Brief → Return each line in the records below that includes "omnichannel".

(Dataset excerpts)
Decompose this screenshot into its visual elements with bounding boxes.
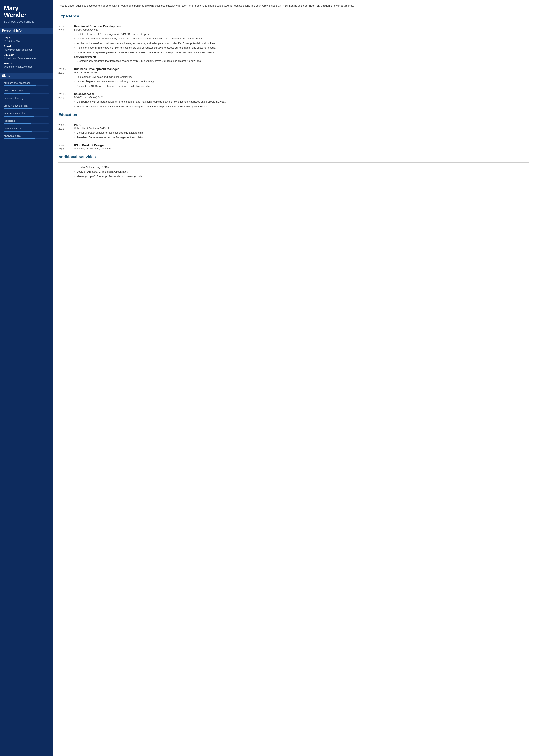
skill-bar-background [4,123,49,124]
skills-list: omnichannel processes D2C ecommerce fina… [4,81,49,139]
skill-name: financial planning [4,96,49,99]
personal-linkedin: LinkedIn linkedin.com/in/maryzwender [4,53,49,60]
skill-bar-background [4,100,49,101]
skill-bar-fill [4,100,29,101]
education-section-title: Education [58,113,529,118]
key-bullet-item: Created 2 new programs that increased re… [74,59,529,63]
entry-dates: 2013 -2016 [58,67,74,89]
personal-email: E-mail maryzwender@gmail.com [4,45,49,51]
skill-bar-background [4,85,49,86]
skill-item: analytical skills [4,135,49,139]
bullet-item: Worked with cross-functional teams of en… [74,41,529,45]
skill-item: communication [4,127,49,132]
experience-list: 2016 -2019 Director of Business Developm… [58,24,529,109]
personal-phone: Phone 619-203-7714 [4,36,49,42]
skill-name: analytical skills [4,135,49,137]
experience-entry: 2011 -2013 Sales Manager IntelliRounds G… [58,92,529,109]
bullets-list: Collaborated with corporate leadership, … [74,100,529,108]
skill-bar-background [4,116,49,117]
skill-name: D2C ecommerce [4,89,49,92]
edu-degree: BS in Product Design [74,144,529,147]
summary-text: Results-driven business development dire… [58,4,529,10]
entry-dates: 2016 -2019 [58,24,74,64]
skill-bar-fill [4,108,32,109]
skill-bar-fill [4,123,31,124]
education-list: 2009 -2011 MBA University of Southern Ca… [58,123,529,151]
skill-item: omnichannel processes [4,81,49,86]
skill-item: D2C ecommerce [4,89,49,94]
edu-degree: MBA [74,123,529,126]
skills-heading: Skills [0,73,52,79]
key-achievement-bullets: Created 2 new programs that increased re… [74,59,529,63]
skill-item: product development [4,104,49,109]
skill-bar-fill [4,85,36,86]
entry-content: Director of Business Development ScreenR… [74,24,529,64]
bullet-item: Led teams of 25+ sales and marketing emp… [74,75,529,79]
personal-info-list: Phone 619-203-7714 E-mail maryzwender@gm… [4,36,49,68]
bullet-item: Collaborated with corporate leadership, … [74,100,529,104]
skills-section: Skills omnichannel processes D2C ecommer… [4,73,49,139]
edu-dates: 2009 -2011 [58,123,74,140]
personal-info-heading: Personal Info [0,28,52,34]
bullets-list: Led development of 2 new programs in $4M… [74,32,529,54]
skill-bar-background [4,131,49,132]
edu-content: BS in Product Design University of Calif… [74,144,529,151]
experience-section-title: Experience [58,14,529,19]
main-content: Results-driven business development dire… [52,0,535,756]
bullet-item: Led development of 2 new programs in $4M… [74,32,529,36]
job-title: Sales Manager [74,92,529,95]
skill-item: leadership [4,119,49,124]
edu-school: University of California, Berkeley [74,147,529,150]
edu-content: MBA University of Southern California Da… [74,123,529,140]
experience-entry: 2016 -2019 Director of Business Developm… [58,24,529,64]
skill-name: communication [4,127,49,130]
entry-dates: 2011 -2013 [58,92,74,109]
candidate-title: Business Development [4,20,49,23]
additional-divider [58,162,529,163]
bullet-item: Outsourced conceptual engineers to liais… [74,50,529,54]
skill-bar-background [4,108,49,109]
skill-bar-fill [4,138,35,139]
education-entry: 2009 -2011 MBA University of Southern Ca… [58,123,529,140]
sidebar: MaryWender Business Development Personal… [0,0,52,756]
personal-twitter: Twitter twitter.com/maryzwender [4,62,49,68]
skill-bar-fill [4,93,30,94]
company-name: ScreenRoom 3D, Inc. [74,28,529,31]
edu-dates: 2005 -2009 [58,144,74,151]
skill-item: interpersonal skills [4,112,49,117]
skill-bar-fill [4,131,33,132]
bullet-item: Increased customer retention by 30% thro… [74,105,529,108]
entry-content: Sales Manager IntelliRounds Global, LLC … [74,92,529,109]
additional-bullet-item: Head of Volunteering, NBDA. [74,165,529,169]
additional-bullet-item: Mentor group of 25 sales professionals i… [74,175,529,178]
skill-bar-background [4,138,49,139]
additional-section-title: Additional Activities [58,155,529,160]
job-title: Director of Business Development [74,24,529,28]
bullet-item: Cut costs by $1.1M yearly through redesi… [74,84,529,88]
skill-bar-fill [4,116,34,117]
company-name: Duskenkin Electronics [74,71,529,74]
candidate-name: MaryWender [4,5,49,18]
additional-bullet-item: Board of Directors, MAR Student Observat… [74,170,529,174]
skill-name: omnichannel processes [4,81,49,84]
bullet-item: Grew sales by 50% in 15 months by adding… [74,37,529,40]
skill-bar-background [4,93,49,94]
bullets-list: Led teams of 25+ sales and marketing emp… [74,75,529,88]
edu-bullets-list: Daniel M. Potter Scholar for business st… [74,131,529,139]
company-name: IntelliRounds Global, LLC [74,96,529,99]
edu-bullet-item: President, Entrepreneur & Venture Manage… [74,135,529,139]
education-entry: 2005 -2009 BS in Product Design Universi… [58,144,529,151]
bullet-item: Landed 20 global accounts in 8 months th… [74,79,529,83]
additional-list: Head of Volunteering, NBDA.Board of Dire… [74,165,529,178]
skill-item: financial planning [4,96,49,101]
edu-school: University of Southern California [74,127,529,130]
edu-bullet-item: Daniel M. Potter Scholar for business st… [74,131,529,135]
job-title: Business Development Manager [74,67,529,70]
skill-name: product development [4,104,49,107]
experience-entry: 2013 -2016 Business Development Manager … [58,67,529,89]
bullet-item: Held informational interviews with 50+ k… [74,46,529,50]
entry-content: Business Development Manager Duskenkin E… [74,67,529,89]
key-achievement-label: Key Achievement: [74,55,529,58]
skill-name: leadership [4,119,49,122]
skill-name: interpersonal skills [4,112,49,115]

Exercise answer →
skills-list: omnichannel processes D2C ecommerce fina… [4,81,49,139]
skill-item: omnichannel processes [4,81,49,86]
skills-section: Skills omnichannel processes D2C ecommer… [4,73,49,139]
skill-name: omnichannel processes [4,81,49,84]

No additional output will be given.